Die Lehrveranstaltung untersucht aus bildanthropologischer, materialsemantischer und gender kritischer Perspektive die Wirk- und Handlungsmacht von Porträts in Miniatur. 

Als die aktuellste Form dieser Gattung können jene kleinformatigen Bilder bezeichnet werden, die wir heute auf unseren Smartphones speichern. Miniaturporträts früherer Zeiten wurden auf Pergament, Elfenbein oder Metall gemalt und hinter Glas oder goldenen, juwelenverzierten Hüllen geborgen. Diese Behältnisse schützten nicht nur, sondern erlaubten auch, das Bildnis unmittelbar am Körper zu tragen. Aufgrund ihrer kleinen Dimension, ihrer Verschließbarkeit (gleich Reliquiaren), den begleitenden Operationen des Entbergens und Verbergens, den für ihre gemeinsame Betrachtung zusammengesteckten Köpfen und sich begegnenden Händen war mit diesen Artefakten stets ein Geheimnis verbunden. In der Öffentlichkeit am eigenen Körper exponiert, erlaubten sie die performative Herstellung und Vorführung von Intimität und Privatheit. Miniaturporträts waren selten dauerhaft fixiert, sondern wanderten zwischen Händen und Körpern. Zumeist dienten sie als Objekte der Gabe, mit denen Netzwerke zwischen Personen unterschiedlicher Identität geknüpft wurden. Aufgrund all dieser Qualitäten sind Porträts in Miniatur prototypische Beispiele für Artefakte mit agency (Gell/Latour); Dinge mit Wirk- und Handlungsmacht, die das Potenzial besitzen, binäre gedachte Relationen von Subjekt und Objekt zu unterlaufen, zu verkehren und in Frage zu stellen.
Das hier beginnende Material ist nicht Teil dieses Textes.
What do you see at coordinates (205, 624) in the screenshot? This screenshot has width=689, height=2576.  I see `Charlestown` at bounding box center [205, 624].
Welche Eigenarten sind es jeweils, so die zentrale Frage des Seminars, über welche diese kleinen Artefakte ihre agency entwickeln? Welche Bedeutung kommt dem besonderen Format, der körpernahen Manipulierbarkeit, dem Wandern zwischen Körpern (und Körperteilen) oder dem eingesetzten Material und Medium zu? Die ersten Stunden werden dem Studium von exemplarisch dichten Werkanalysen und theoretischen Grundlagentexten gewidmet sein (Phänomenologie des Minaturporträts in historischer Perspektive; Operationen des Entbergens und Verbergens in der Kunst; Art & Agency; Theorie der Gabe; historische Traktatliteratur; Maltechnik etc.). Sie bilden den Ausgangspunkt für die Erarbeitung der folgenden Referate über ausgewählte Beispiele und Sonderformen vom 16.-19. Jahrhundert. Nicht zuletzt steht das Fortleben dieser Artefakte im Zeitalter der Fotografie und der digitalen Medien zur Diskussion.

 

Literatur zur Einführung:

Ausst.-Kat. Elizabethan Treasures. Miniatures by Hilliard and Oliver, hg. v. Catharine MacLeod u.a., London, 2019.

Frank, Robin Jaffee, Love and Loss: American Portrait and Mourning Miniatures, New Haven 2000.

Fumerton, Patricia, Cultural Aesthetics: Renaissance Literature and the Practice of Social Ornament, Chicago 1991.

Gell, Alfred, Art and Agency: An Anthropological Theory, Oxford 1998.

Grootenboer, Hanneke, Treasuring the Gaze. Intimate Vision in Late 18th-Century Eye Miniatures, Chicago/London 2012.

Koos, Marianne, “Concealing and revealing pictures ‘in small volumes’: Portrait miniatures and their envelopes”, in: Espacio, Tiempo y Forma 6 (2018), 19-46. (online, golden open access)

Mauss, Marcel, Die Gabe. Form und Funktion des Austausches in archaischen Gesellschaften, Frankfurt a.M. 1999.

Pappe, Bernd u.a. (Hg.), Portrait Miniatures. Artists, Functions and Collections, Petersberg 2018.

Pointon, Marcia, „’Surrounded with Brilliants’: Miniature portraits in 18th-Century England”, in: The Art Bulletin 83 (2001), 48-71.

Pointon, Marcia, Brilliant effects: A Cultural History of Gem Stones and Jewellery, New Haven/London 2009.

Stewart, Susan, On Longing: Narratives of the Miniature, the Gigantic, the Souvenir and the Collection, Durham 1993. 

Strong, Roy, The English Renaissance Miniature, London 1983.